What the task requires – Where the line containing "細かい部分は、おまかせとしてください。" appears in the entries below, start there and print only that line and every line after it, exactly, through the end, excluding pictures.

Material shown –
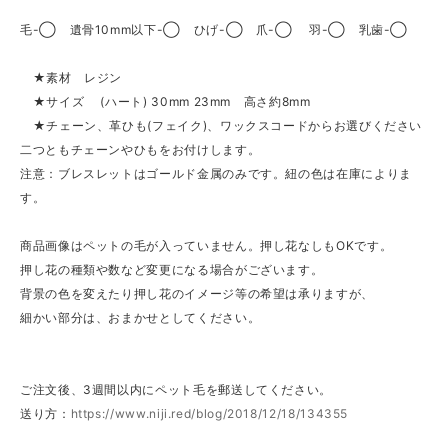
毛-◯ 遺骨10mm以下-◯ ひげ-◯ 爪-◯ 羽-◯ 乳歯-◯
★素材 レジン
★サイズ (ハート) 30mm 23mm 高さ約8mm
★チェーン、革ひも(フェイク)、ワックスコードからお選びください
二つともチェーンやひもをお付けします。
注意：ブレスレットはゴールド金属のみです。紐の色は在庫によりま
す。
商品画像はペットの毛が入っていません。押し花なしもOKです。
押し花の種類や数など変更になる場合がございます。
背景の色を変えたり押し花のイメージ等の希望は承りますが、
細かい部分は、おまかせとしてください。
ご注文後、3週間以内にペット毛を郵送してください。
送り方：
https://www.niji.red/blog/2018/12/18/134355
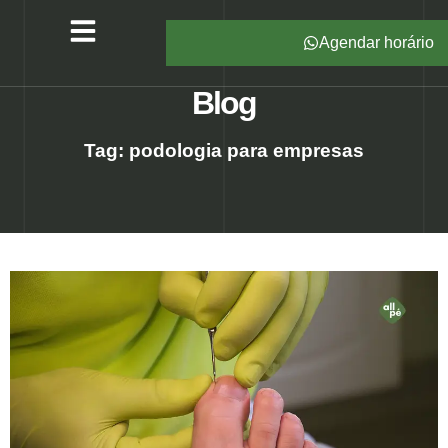
Agendar horário
Serviços – All Pé
Produtos Marca Própria
Unidades – All Pé
Seja um Franqueado
Blog
Tag: podologia para empresas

Reply to the exercise –
細かい部分は、おまかせとしてください。
ご注文後、3週間以内にペット毛を郵送してください。
送り方：
https://www.niji.red/blog/2018/12/18/134355
Agendar horário
Serviços – All Pé
Produtos Marca Própria
Unidades – All Pé
Seja um Franqueado
Blog
Tag: podologia para empresas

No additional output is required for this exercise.